In the eyes of many museum professionals, a museum collection is dynamic. It changes over time to meet the needs of the institution’s mission and adopted policy, and is held in the public trust. And most importantly, a collection must be actively managed and should not be larger than the institution’s ability to care for it.
For many railway museums over collecting and collecting outside the adopted scope of collection have been serious impediments to success. Why? The objects are huge, occupy lots of space so each item requires significant resources to care for and manage. The Northwest Railway Museum has had prior experience in this arena and addressed these issues in the early 1990s. As a result the collection size was reduced from approximately 160 large objects each greater than 1 ton to about 75. Such a dramatic change in just a few years was difficult to do responsibly and certainly ruffled more than a few feathers, but it prevented the institution from going bankrupt and released resources to develop and implement long term plans and strategies.
The latest departure – a 1943-built Plymouth locomotive formerly owned by the US Army and then Western Steel Castings – was one result of a more recent Museum Board of Trustees-initiated examination that identified any large objects that were not in compliance with adopted policies. The findings did not mean that an object did not belong in a museum, just that it did not belong at the Northwest Railway Museum: the Plymouth locomotive is a classic example of a small industrial locomotive used in lumber mills, pulp and paper mills, coal mines and other industries to move freight cars and is worthy of preservation.

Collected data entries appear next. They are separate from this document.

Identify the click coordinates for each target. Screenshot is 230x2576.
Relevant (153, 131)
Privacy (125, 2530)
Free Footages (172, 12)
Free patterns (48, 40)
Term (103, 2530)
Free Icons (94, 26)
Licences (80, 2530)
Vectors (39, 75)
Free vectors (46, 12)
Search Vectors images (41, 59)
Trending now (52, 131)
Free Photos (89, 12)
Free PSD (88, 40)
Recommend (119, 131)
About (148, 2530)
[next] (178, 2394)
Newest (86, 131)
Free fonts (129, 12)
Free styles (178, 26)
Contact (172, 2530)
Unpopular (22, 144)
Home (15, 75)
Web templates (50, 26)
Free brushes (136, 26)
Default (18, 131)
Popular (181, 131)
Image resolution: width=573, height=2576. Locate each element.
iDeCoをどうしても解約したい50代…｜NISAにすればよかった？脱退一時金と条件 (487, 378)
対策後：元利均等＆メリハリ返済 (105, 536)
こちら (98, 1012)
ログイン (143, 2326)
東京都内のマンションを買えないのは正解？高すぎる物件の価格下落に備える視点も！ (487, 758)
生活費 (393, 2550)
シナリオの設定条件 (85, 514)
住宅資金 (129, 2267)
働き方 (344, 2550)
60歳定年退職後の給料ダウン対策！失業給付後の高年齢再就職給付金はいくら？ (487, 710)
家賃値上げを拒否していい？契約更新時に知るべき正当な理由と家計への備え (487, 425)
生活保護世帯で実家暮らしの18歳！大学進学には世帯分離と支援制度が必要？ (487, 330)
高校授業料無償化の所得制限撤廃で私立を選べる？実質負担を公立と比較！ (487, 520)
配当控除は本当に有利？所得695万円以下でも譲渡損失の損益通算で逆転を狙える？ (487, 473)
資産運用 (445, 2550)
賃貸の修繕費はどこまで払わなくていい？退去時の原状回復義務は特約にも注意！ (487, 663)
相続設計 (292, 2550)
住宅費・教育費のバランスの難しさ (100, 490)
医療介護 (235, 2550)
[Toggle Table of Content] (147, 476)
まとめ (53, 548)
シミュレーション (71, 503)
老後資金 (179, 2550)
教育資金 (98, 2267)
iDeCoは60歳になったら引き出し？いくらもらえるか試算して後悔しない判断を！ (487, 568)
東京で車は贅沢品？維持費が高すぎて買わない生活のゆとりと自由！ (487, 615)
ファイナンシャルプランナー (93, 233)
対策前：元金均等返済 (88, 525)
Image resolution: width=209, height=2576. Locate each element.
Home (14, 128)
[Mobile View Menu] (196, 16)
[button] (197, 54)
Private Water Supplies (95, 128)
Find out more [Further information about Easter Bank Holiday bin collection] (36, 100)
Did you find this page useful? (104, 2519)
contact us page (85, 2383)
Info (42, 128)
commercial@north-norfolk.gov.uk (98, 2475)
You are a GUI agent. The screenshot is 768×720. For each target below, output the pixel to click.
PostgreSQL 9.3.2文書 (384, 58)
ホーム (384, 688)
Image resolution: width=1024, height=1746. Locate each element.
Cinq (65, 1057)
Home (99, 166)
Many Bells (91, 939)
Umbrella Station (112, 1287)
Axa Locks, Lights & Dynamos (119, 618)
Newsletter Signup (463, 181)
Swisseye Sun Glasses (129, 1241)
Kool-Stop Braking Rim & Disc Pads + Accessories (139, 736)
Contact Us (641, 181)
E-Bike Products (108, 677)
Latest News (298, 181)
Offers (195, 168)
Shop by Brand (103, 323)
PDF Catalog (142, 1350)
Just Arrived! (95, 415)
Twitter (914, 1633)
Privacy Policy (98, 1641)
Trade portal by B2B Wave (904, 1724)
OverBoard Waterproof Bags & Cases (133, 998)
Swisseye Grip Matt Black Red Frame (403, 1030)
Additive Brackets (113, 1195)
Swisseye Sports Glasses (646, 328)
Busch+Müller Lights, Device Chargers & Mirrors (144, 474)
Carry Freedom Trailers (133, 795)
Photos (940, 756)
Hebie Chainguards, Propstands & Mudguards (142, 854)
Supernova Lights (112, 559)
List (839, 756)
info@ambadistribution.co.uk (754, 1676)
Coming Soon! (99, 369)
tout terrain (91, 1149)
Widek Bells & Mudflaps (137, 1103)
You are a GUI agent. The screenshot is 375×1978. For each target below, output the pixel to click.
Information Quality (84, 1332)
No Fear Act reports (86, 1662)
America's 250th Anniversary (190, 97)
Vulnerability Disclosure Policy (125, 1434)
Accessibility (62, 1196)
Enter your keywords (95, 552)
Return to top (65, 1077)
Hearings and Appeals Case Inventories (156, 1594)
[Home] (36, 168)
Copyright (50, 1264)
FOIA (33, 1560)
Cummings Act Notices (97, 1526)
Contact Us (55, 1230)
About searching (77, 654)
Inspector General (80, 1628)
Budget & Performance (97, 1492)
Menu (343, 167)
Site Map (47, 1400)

Unfortunately, finding another institution to assume responsibility for a large artifact such as a locomotive can take years. Happily, the Black Diamond Historical Society right here in King County was looking for a small locomotive to help them tell their local history. Snoqualmie’s Imhoff Crane made quick work of placing the 50,000 pound artifact on a truck and just a couple of hours later it was in front of the museum in Black Diamond. So the Museum’s position is that this act was an appropriate choice in managing a collection.